Cobalt oxide is a common non-precious catalyst that has chromium oxide on the surface.

We utilized saltwater as a feedstock without requiring any pre-treatment procedures, such as reverse osmosis desolation, purification, or alkalization, Associate Professor Zheng said. A commercial electrolyser using our catalysts performs almost as well in saltwater as one using platinum/iridium catalysts with a feedstock of deionized water that has undergone extreme purification.

"Current electrolysers are operated with exceptionally pure water electrolyte," Professor Zheng continued. Freshwater supplies are becoming increasingly scarce, and increased demand for hydrogen to partially or completely replace energy produced by fossil fuels will dramatically worsen this situation.

Seawater is regarded as a natural feedstock electrolyte and is a nearly limitless supply. This makes more sense in areas with extensive coasts and lots of sunshine. It cannot be used in areas with limited access to saltwater, though.

Due to corrosion caused by employing saltwater and electrode side reactions, seawater electrolysis is still in its infancy when compared to pure water electrolysis.

According to Zheng, "traditional electrolysers, including desalination and deionization, always need the treatment of unclean water to a degree of water purity, which raises the operating and maintenance costs of the processes." "Our study offers a way to directly utilize saltwater without the need for pre-treatment systems and alkali addition, which displays equivalent performance to that of the existing metal-based mature pure water electrolyser."

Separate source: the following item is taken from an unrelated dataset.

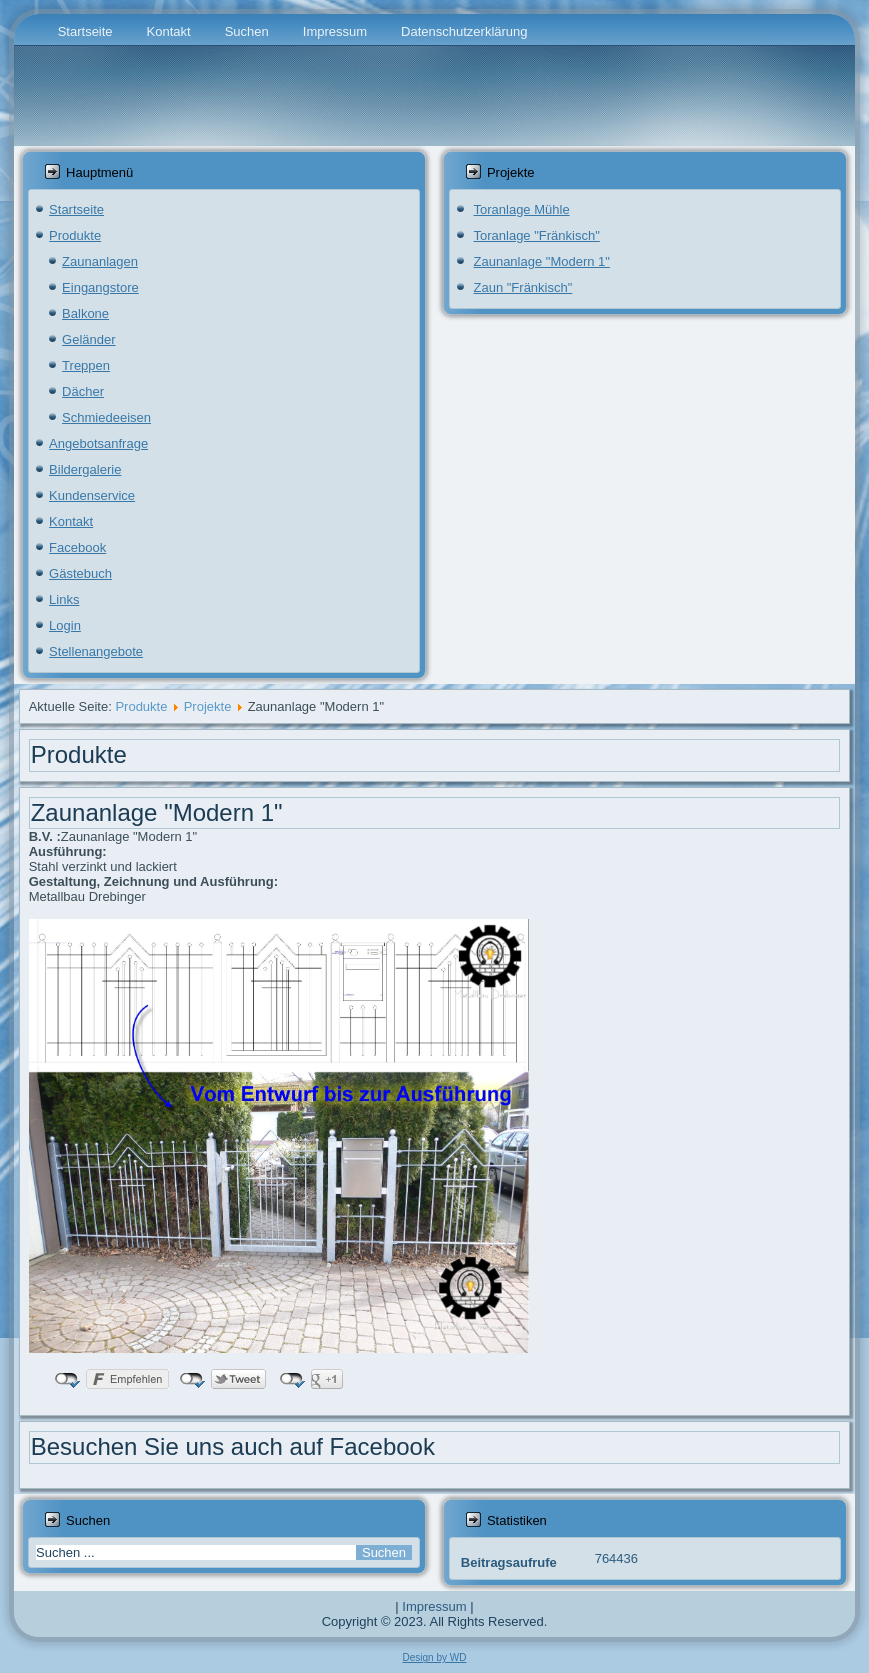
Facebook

The group will seek to scale up the system using a bigger electrolyzer so that it may be utilized in industrial operations like ammonia synthesis and hydrogen production for fuel cells.

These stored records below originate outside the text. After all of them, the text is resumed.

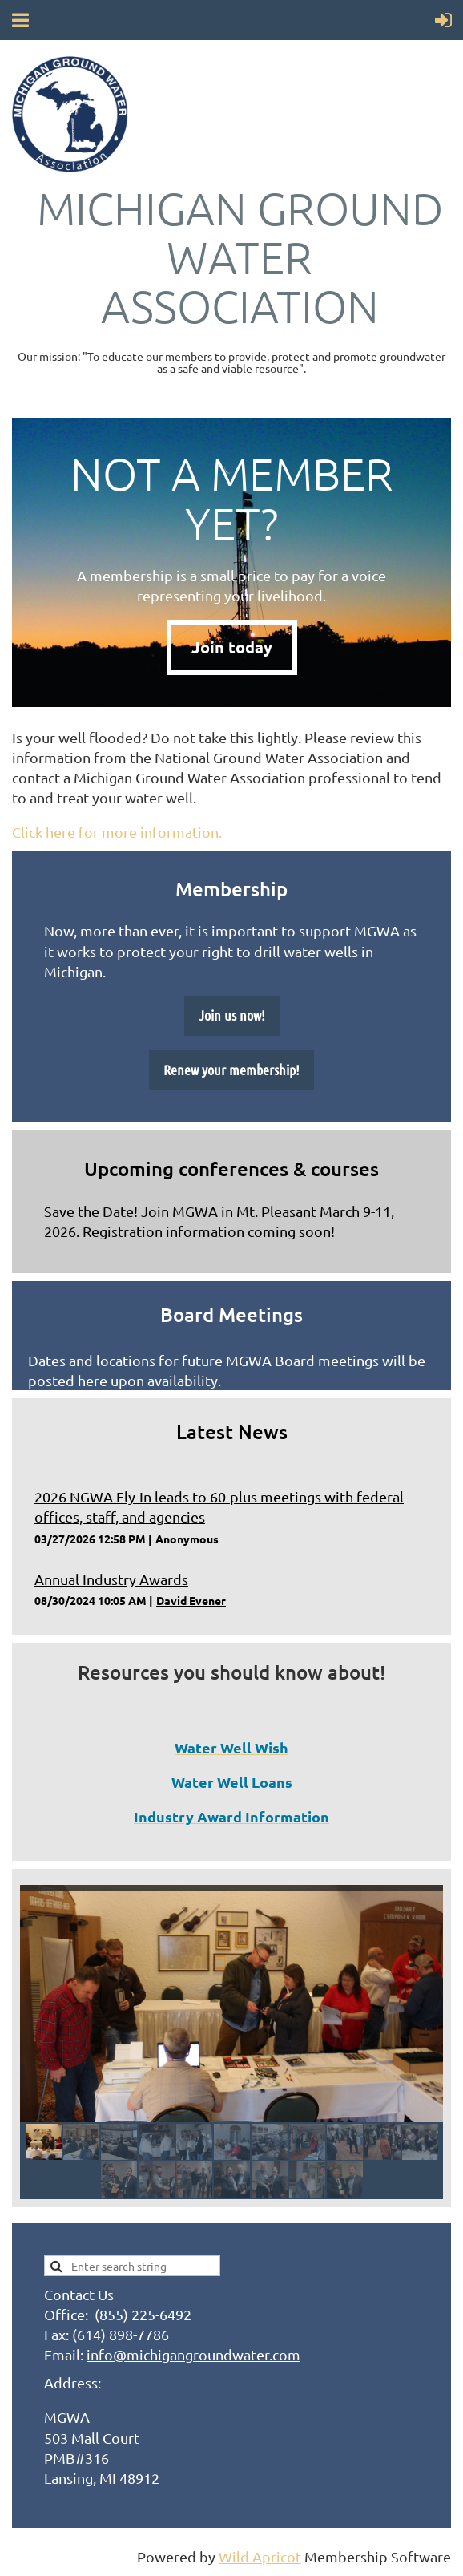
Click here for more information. (117, 831)
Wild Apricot (260, 2556)
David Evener (191, 1600)
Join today (231, 647)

If this research is replicated and is successful, it will be a breakthrough. There are no pricey precious metals used. Cobalt, however, is not that uncommon but is far from plentiful and is frequently obtained from ore that is gathered by young children. As a result, predicting the future of cobalt is quite difficult. Should this study be successful, cobalt prices would rise dramatically and demand would skyrocket. There is cobalt to be gotten; it's only hidden behind "not in my backyard" and the legal restrictions put up by environmental green organizations, which significantly clog up politics.

The absence of discussion of the power source is the second issue. The input vs. product computation isn't demonstrated or addressed, despite the fact that the energy input is unquestionably electric and the claim of efficiency is close to 100%.

However, there is a lot of excitement about the idea of a far lower water supply cost and the avoidance of precious metals. A hearty congratulations to the group is due. Let's hope the next phases can be completed with little expense and without needing years of political wrangling.